=== Section Start ===

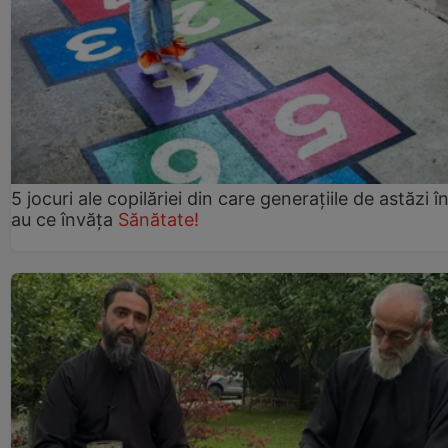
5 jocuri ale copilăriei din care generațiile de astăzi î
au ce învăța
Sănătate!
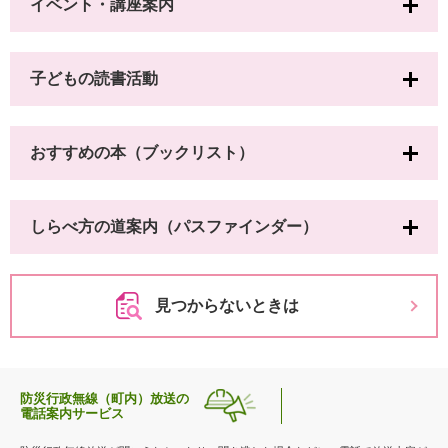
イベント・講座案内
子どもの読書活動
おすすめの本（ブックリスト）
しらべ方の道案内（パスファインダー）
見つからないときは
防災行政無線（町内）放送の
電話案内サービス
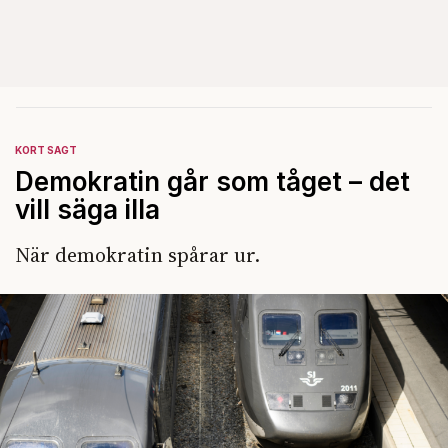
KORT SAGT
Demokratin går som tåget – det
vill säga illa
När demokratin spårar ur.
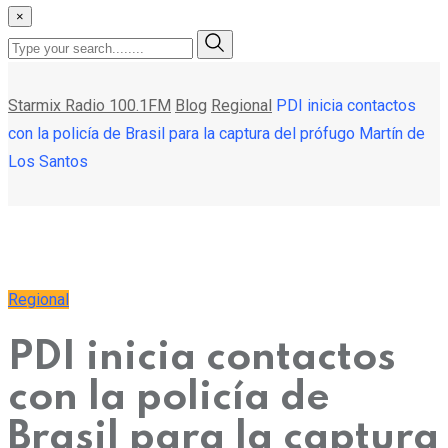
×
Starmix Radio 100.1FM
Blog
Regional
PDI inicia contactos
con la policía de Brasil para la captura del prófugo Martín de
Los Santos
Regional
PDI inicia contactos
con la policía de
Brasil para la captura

=== Section End ===
=== Section Start ===

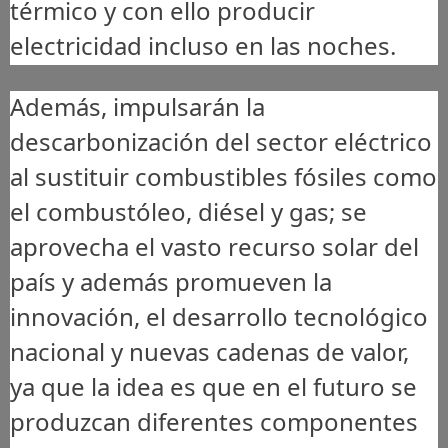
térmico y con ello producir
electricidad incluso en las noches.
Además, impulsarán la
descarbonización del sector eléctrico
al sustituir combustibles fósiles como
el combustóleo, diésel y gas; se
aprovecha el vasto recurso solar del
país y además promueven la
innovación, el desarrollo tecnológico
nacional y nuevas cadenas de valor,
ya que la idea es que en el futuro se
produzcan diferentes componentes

=== Section End ===
=== Section Start ===

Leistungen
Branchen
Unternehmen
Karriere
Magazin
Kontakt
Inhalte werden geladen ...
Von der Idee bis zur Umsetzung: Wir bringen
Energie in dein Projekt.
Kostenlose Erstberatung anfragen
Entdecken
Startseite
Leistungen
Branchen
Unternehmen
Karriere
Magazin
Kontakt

=== Section End ===

• **Task to carry out**
Filter the listing for the word "policía" and copy every line that holds it.

• **Response box**
con la policía de Brasil para la captura del prófugo Martín de
con la policía de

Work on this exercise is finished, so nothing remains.